═════ Information given
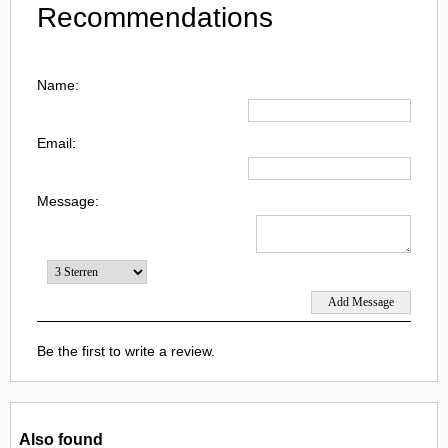
Recommendations
Name:
Email:
Message:
Be the first to write a review.
Also found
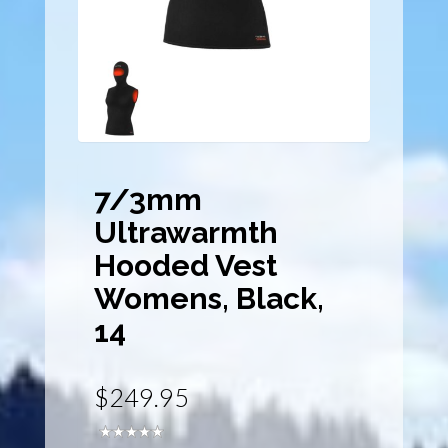
7/3mm
Ultrawarmth
Hooded Vest
Womens, Black,
14
$249.95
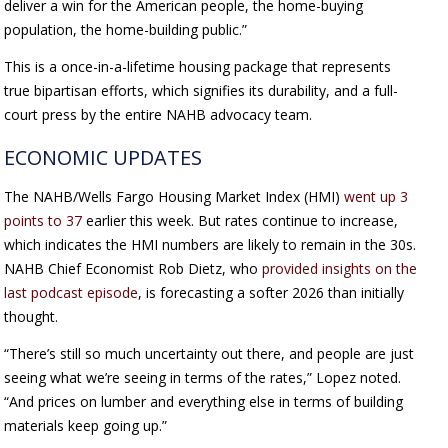
deliver a win for the American people, the home-buying
population, the home-building public.”
This is a once-in-a-lifetime housing package that represents
true bipartisan efforts, which signifies its durability, and a full-
court press by the entire NAHB advocacy team.
ECONOMIC UPDATES
The NAHB/Wells Fargo Housing Market Index (HMI)
went up 3
points to 37
earlier this week. But rates continue to increase,
which indicates the HMI numbers are likely to remain in the 30s.
NAHB Chief Economist Rob Dietz, who
provided insights on the
last podcast episode
, is forecasting a softer 2026 than initially
thought.
“There’s still so much uncertainty out there, and people are just
seeing what we’re seeing in terms of the rates,” Lopez noted.
“And prices on lumber and everything else in terms of building
materials keep going up.”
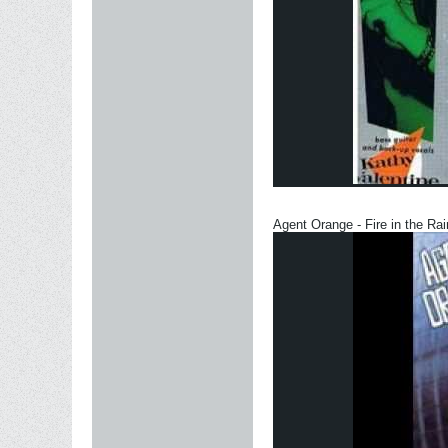
Agent Orange - Fire in the Rai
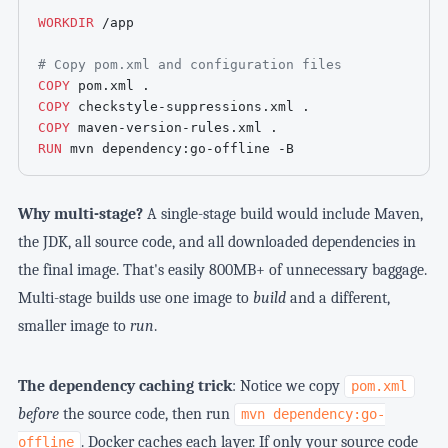
WORKDIR
 /app
# Copy pom.xml and configuration files
COPY
 pom.xml .
COPY
 checkstyle-suppressions.xml .
COPY
 maven-version-rules.xml .
RUN
 mvn dependency:go-offline -B
Why multi-stage?
A single-stage build would include Maven,
the JDK, all source code, and all downloaded dependencies in
the final image. That's easily 800MB+ of unnecessary baggage.
Multi-stage builds use one image to
build
and a different,
smaller image to
run
.
The dependency caching trick
: Notice we copy
pom.xml
before
the source code, then run
mvn dependency:go-
. Docker caches each layer. If only your source code
offline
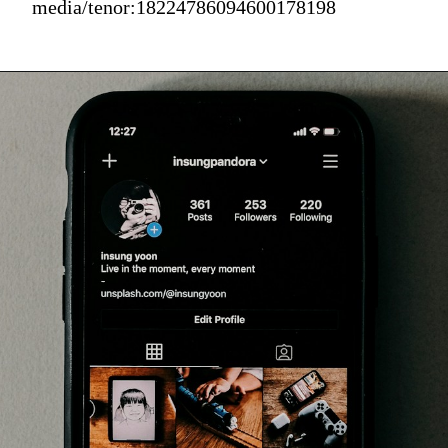
media/tenor:18224786094600178198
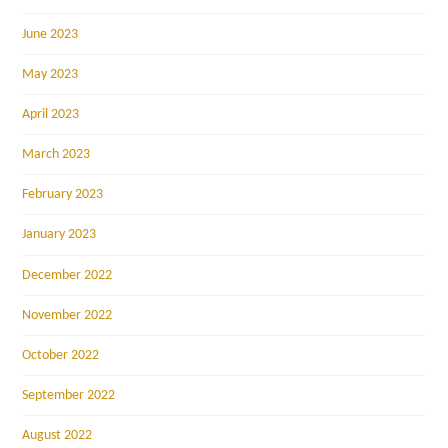
June 2023
May 2023
April 2023
March 2023
February 2023
January 2023
December 2022
November 2022
October 2022
September 2022
August 2022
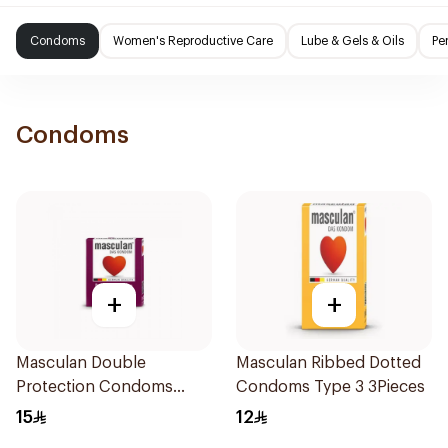
Condoms
Women's Reproductive Care
Lube & Gels & Oils
Pe
Condoms
+
+
Masculan Double
Masculan Ribbed Dotted
Protection Condoms
Condoms Type 3 3Pieces
3Pieces
15
12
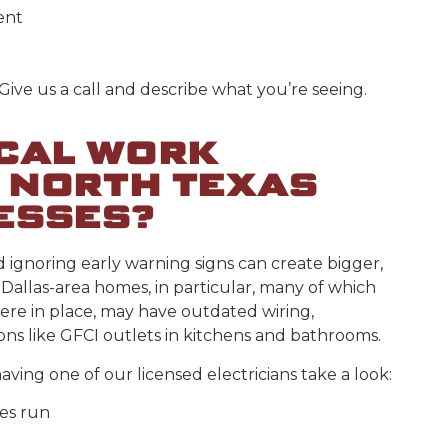
ent
 Give us a call and describe what you’re seeing.
ICAL WORK
 NORTH TEXAS
ESSES?
d ignoring early warning signs can create bigger,
Dallas-area homes, in particular, many of which
ere in place, may have outdated wiring,
ions like GFCI outlets in kitchens and bathrooms.
having one of our licensed electricians take a look:
ces run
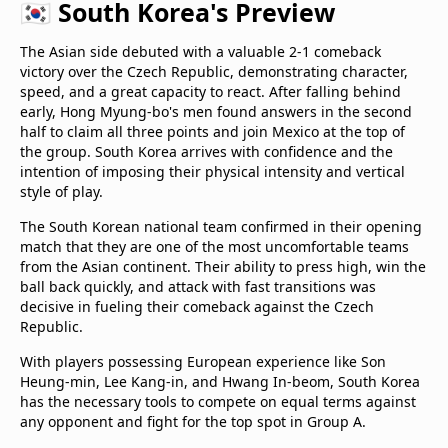
🇰🇷 South Korea's Preview
The Asian side debuted with a valuable 2-1 comeback
victory over the Czech Republic, demonstrating character,
speed, and a great capacity to react. After falling behind
early, Hong Myung-bo's men found answers in the second
half to claim all three points and join Mexico at the top of
the group. South Korea arrives with confidence and the
intention of imposing their physical intensity and vertical
style of play.
The South Korean national team confirmed in their opening
match that they are one of the most uncomfortable teams
from the Asian continent. Their ability to press high, win the
ball back quickly, and attack with fast transitions was
decisive in fueling their comeback against the Czech
Republic.
With players possessing European experience like Son
Heung-min, Lee Kang-in, and Hwang In-beom, South Korea
has the necessary tools to compete on equal terms against
any opponent and fight for the top spot in Group A.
══════════
◆ **Assigned task**: Find out how many lines in the entries above hold "Republic", then reply with that figure and nothing else.

◆ **Written answer**: 2